Citation: Lee J, Meyerhardt JA, Giovannucci E, Jeon JY (2015) Association between Body Mass Index and Prognosis of Colorectal Cancer: A Meta-Analysis of Prospective Cohort Studies. PLoS ONE 10(3): e0120706. https://doi.org/10.1371/journal.pone.0120706
Academic Editor: Lei Gao, Institute of Pathogen Biology, CHINA
Received: October 3, 2014; Accepted: January 25, 2015; Published: March 26, 2015
Copyright: © 2015 Lee et al. This is an open access article distributed under the terms of the Creative Commons Attribution License, which permits unrestricted use, distribution, and reproduction in any medium, provided the original author and source are credited
Data Availability: The electronic databases MEDLINE and EMBASE were used to search eligible studies published in English language peer-reviewed journals from January 1970 to September 2014.
Funding: The authors have no support or funding to report.
Competing interests: The authors have declared that no competing interests exist.
Each year, over 1.2 million new cases of colorectal cancer are reported, resulting in 600,000 deaths. Colorectal cancer has become the third most common cancer in the world, making it the fourth leading cause of cancer mortality . One of the primary risk factors for colorectal cancer is obesity, a condition typically assessed using a scale known as the body mass index (BMI) [2–4]. A recent meta-analysis that systematically reviewed 23 studies (168,201 participants) reported that participants with a BMI greater than 25 kg/m2 had a 24% increased prevalence of colorectal adenomas . Another recent meta-analysis with 41 studies also found that obesity was associated with a 33% increased risk of colorectal cancer among 8,115,689 participants . The association between BMI and prognosis of colorectal cancer is less clear.
Understanding the association between BMI and the prognosis of colorectal cancer is highly important to provide body weight guidelines for colorectal cancer patients.
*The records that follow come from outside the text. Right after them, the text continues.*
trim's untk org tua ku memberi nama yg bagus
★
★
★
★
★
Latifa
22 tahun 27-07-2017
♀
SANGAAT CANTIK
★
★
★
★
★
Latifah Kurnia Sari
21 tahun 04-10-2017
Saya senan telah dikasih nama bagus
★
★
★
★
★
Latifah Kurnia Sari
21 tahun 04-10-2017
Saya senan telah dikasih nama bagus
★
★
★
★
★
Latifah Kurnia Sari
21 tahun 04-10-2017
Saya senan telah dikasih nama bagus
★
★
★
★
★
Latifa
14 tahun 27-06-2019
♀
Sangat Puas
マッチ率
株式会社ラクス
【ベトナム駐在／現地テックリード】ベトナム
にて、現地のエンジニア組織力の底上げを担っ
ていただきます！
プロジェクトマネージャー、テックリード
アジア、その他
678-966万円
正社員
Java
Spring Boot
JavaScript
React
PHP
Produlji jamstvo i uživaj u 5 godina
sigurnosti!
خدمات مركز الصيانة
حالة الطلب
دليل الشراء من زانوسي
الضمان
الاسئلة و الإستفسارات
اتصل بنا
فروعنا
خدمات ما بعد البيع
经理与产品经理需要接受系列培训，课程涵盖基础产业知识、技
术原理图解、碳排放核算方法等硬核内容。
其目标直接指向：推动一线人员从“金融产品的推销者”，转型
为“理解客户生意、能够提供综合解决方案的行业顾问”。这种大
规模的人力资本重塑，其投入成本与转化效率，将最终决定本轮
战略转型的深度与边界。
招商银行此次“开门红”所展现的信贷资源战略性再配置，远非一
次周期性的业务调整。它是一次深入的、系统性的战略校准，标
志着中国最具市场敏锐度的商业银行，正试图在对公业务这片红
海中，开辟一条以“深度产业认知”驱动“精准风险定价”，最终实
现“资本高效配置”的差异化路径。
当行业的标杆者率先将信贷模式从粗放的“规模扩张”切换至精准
Studies have clearly identified that being underweight is associated with increased risk of death, probably due to cancer progression-associated weight loss [7–10]. However, the association between being overweight and the risk of mortality is less clear. Baade et al.  and Kuiper et al.  reported that colorectal cancer patients who were overweight had 25% and 55% improved colorectal cancer-specific mortality, respectively. On the other hand, other studies reported no difference in the risk of mortality among overweight compared with normal weight colorectal cancer patients [8,10,12]. Inconsistent findings also been observed among studies which examined the association between being obese and the prognosis of colorectal cancer; some reported increased mortality [12,13] while others reported reduced mortality among obese colorectal cancer patients . Due to these mixed findings, it is difficult for oncologists to provide evidence-based guidelines for ideal body weight for colorectal cancer patients. Because these inconsistencies could be due to small sample sizes and time of BMI measurement (before or after diagnosis), a meta-analysis is needed.
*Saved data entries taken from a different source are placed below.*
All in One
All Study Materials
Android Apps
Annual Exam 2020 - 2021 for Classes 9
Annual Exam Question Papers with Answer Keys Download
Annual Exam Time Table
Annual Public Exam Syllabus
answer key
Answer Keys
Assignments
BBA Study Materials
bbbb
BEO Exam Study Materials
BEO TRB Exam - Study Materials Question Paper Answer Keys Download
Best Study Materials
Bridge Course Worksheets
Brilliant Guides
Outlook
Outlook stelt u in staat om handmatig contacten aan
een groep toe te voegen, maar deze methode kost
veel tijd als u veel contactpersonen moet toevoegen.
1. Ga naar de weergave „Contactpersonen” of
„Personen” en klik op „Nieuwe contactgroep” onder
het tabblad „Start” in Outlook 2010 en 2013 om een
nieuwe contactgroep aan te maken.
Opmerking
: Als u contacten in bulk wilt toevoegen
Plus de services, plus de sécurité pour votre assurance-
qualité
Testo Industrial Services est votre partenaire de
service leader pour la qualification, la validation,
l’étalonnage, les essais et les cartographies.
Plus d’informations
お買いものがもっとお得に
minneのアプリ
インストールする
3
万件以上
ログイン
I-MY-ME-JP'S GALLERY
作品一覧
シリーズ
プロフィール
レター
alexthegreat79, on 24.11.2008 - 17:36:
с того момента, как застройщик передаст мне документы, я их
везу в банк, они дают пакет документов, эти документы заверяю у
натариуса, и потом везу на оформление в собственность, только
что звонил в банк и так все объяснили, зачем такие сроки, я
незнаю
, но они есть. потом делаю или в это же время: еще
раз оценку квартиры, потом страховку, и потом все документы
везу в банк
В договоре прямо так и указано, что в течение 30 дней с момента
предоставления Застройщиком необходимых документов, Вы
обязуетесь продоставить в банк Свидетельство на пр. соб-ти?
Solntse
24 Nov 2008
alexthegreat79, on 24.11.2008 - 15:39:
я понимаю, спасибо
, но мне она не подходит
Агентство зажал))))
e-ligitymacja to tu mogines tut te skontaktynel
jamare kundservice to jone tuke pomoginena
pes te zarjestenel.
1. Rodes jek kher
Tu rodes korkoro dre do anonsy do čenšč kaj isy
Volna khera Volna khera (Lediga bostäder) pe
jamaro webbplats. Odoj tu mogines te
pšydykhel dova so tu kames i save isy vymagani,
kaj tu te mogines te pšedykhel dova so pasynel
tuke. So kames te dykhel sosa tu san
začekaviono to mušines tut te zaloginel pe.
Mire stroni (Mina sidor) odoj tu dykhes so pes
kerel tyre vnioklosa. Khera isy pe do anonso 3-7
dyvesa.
Recently, Parkin et al.  comprehensively performed and reported systemic review analysis to study the impact of body adiposity on prognosis of colorectal cancer. Although being underweight is one of the important prognostic factors for colorectal cancer patients, Parkin et al.  did not study the association between being underweight and prognosis of colorectal cancer patients. Therefore, we performed a meta-analysis of prospective cohort studies to identify the association between BMI (before and after diagnosis) including being underweight and the prognosis of colorectal cancer patients, including colorectal cancer-specific mortality and all-cause mortality.
This meta-analysis study followed the guidelines provided by the preferred reporting items for systemic review and meta-analyses . We conducted an extensive search for articles that studied the association between BMI and colorectal cancer mortality. The electronic databases MEDLINE and EMBASE were used to search eligible studies published in English language peer-reviewed journals from January 1970 to September 2014.
The search terms (used in various combinations) were ‘body mass index (BMI)’ ‘colorectal cancer’, ‘colon cancer’, ‘rectal cancer’ ‘mortality’, ‘survival’, ‘over all survival, ‘cancer-specific survival’, ‘disease free survival’, and ‘prognosis free survival’. Also, we completed a manual search of references cited in the selected articles and review articles to explore for any further relevant studies. All potentially relevant studies were archived in an Endnote X6 database.
The selected articles were independently screened in an unblinded standardized manner by two authors (JL and JYJ). Any discrepancies regarding eligibility for study selection were re-evaluated by further discussion involving all four authors (JL, JYJ, JAM and EG) in order to reach consensus. The studies were assessed for eligibility using both inclusion and exclusion criteria. The inclusion criteria required that studies had a prospective study design and contained data that addressed all-cause mortality and colorectal cancer-specific mortality, with data on pre-diagnosis BMI or post-diagnosis BMI. Two case-control studies, which were converted to a survival cohort with recalled body weight, were included in this analysis [7,12]. In the case of multiple published reports on the same study population, only the study with the longest follow-up was included.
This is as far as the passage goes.